> _Problem statement_
Beginning with the line where "ntrega de las" occurs, transcribe every line exactly through the last line of the listing below, and no others.

> _Material for this task_
◆ ◆ ◆ ◆ ◆ ◆ ◆

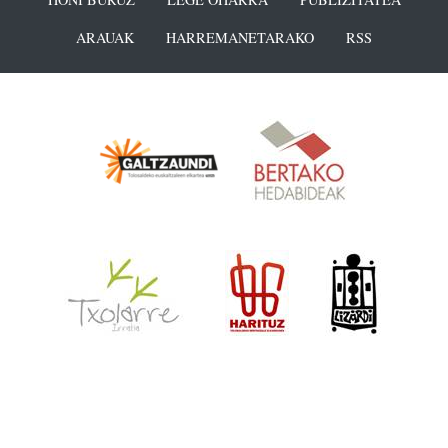
ARAUAK
HARREMANETARAKO
RSS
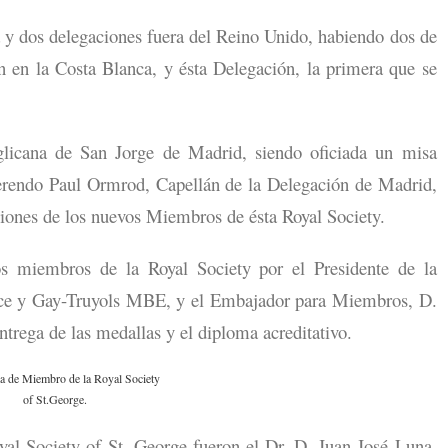
y dos delegaciones fuera del Reino Unido, habiendo dos de
n en la Costa Blanca, y ésta Delegación, la primera que se
licana de San Jorge de Madrid, siendo oficiada un misa
verendo Paul Ormrod, Capellán de la Delegación de Madrid,
ciones de los nuevos Miembros de ésta Royal Society.
s miembros de la Royal Society por el Presidente de la
ice y Gay-Truyols MBE, y el Embajador para Miembros, D.
ntrega de las medallas y el diploma acreditativo.
 Society of St. George fueron el Dr. D. Juan José Luna,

◆ ◆ ◆ ◆ ◆ ◆ ◆

> _Expected answer_
ntrega de las medallas y el diploma acreditativo.
 Society of St. George fueron el Dr. D. Juan José Luna,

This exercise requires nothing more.